The homeless mutts at the Shelby Humane Society in central Alabama were set to travel by van on a 20-hour journey to a new life in the care of New Englanders seeking a furry, four-legged companion.
It's a trip being taken by thousands of other dogs around the country - from areas like the Southeast, where there is an overpopulation of dogs, to communities like those in New Hampshire, where homeless dogs are scarce and some residents are on waiting lists to adopt.
The explosion of stray or unwanted dogs in Alabama "has reached a volume that's almost unmanageable," said Ronda Steciuk, executive director of the Shelby Humane Society.
While no state mandates that dogs be spayed or neutered, some like New Hampshire have managed the canine population through strict leash and licensing laws and enforcement of those laws, as well as measures to make sterilization affordable and easily accessible, Steciuk said.

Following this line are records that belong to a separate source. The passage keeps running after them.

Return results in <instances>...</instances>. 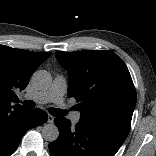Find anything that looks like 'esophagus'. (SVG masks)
<instances>
[{
	"label": "esophagus",
	"mask_w": 156,
	"mask_h": 156,
	"mask_svg": "<svg viewBox=\"0 0 156 156\" xmlns=\"http://www.w3.org/2000/svg\"><path fill=\"white\" fill-rule=\"evenodd\" d=\"M53 121H54V116L48 115V120H47V122H48V123H53Z\"/></svg>",
	"instance_id": "esophagus-1"
}]
</instances>
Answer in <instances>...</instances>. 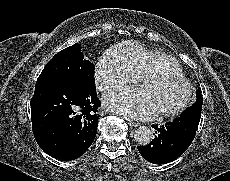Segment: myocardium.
Listing matches in <instances>:
<instances>
[{
	"instance_id": "myocardium-1",
	"label": "myocardium",
	"mask_w": 230,
	"mask_h": 181,
	"mask_svg": "<svg viewBox=\"0 0 230 181\" xmlns=\"http://www.w3.org/2000/svg\"><path fill=\"white\" fill-rule=\"evenodd\" d=\"M153 80L180 82L185 87L184 96L177 105L171 108L156 110L157 114L166 116L175 115L183 111L188 106L192 98V86L190 82L184 77V75L178 76L168 72H149L140 78L139 88L143 89L146 84Z\"/></svg>"
}]
</instances>
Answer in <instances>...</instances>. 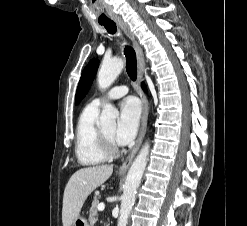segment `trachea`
I'll return each instance as SVG.
<instances>
[{
  "mask_svg": "<svg viewBox=\"0 0 247 226\" xmlns=\"http://www.w3.org/2000/svg\"><path fill=\"white\" fill-rule=\"evenodd\" d=\"M101 25H103L110 34H115L117 32L116 24L113 21ZM124 55L126 57V72L131 80L135 81L137 77L136 53L131 46L127 45L124 48Z\"/></svg>",
  "mask_w": 247,
  "mask_h": 226,
  "instance_id": "obj_1",
  "label": "trachea"
}]
</instances>
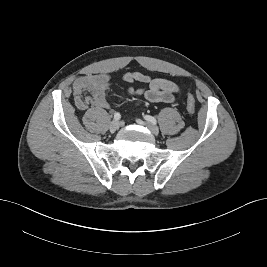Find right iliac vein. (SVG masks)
<instances>
[{
    "mask_svg": "<svg viewBox=\"0 0 267 267\" xmlns=\"http://www.w3.org/2000/svg\"><path fill=\"white\" fill-rule=\"evenodd\" d=\"M119 126H120L119 122L116 120H113L109 125V129L111 132H115L119 129Z\"/></svg>",
    "mask_w": 267,
    "mask_h": 267,
    "instance_id": "right-iliac-vein-1",
    "label": "right iliac vein"
}]
</instances>
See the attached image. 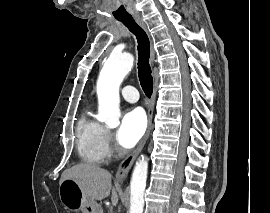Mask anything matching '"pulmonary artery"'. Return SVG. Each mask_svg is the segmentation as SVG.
I'll use <instances>...</instances> for the list:
<instances>
[{"instance_id": "obj_1", "label": "pulmonary artery", "mask_w": 270, "mask_h": 213, "mask_svg": "<svg viewBox=\"0 0 270 213\" xmlns=\"http://www.w3.org/2000/svg\"><path fill=\"white\" fill-rule=\"evenodd\" d=\"M122 97L130 102V103H135L139 99V94L136 88L132 86H126L122 89L121 91Z\"/></svg>"}]
</instances>
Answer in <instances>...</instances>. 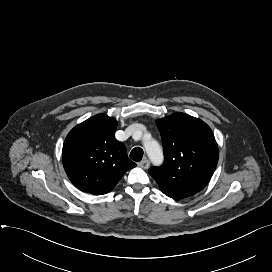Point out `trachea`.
Returning <instances> with one entry per match:
<instances>
[{
	"label": "trachea",
	"mask_w": 272,
	"mask_h": 272,
	"mask_svg": "<svg viewBox=\"0 0 272 272\" xmlns=\"http://www.w3.org/2000/svg\"><path fill=\"white\" fill-rule=\"evenodd\" d=\"M142 157H143V150L140 147H135L130 153V158L136 162L141 161Z\"/></svg>",
	"instance_id": "obj_1"
}]
</instances>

In the Southeast, she said, leash and licensing laws don't exist or aren't enforced, and there are few incentives to sterilize pets. As a result, many people don't have their animals fixed and allow them to run free, causing the puppy population to explode.
The Shelby Humane Society euthanizes more than 3,000 animals a year, including healthy dogs and puppies.
To reduce that number, the Shelter Partners program was launched, like similar dog rescue operations elsewhere. The PetSmart Charities' program, called Rescue Waggin', says it has moved nearly 19,000 dogs in four years from overpopulated areas to potential new homes.
The Shelby Humane Society made its first shipment of dogs to New Hampshire in November 2006. It has sent two or three shipments per month since then, with vans leaving whenever enough donations have come in and a pair of drivers is available. Each shipment generally has 15 to 30 dogs.
The trips cost about $700, for gas, lodging, and meals, and are funded entirely by donations made specifically to the Shelter Partners program. Steciuk said she tries to send dogs that have been in the Shelby shelter the longest.
By mid-January, 779 dogs had relocated from Shelby County, mainly to New Hampshire.
"We have far exceeded what we thought we would be able to do given that we were not willing to pull funding from anything else," Steciuk said.
The trips, which generally take 20 to 24 hours each way, require dedicated volunteers.
They try not to stop overnight on the way to New Hampshire because the dogs can't be left in the van.
"It's not a trip for everybody," said Steciuk, who has made the journey three times with her husband. "It's not an easy thing to do."
But the effort is worth it for the volunteers who watch dogs that might otherwise be euthanized get welcomed by the receiving shelters.
"It's rewarding because you know the lives are being saved and they're definitely going to have a home," Whitney Roberts, programs administrator for the Shelby shelter and a volunteer driver, said as she helped load the van recently for her fifth trip.
In New Hampshire, the Alabama dogs are generally gone within a week of arrival.
"The general public up here loves the program, and there is a lot of excitement when the dogs arrive," said Tammy DeVito, animal care director at the Humane Society for Greater Nashua.
DeVito said the Nashua shelter has placed all of the nearly 300 dogs it has received since April.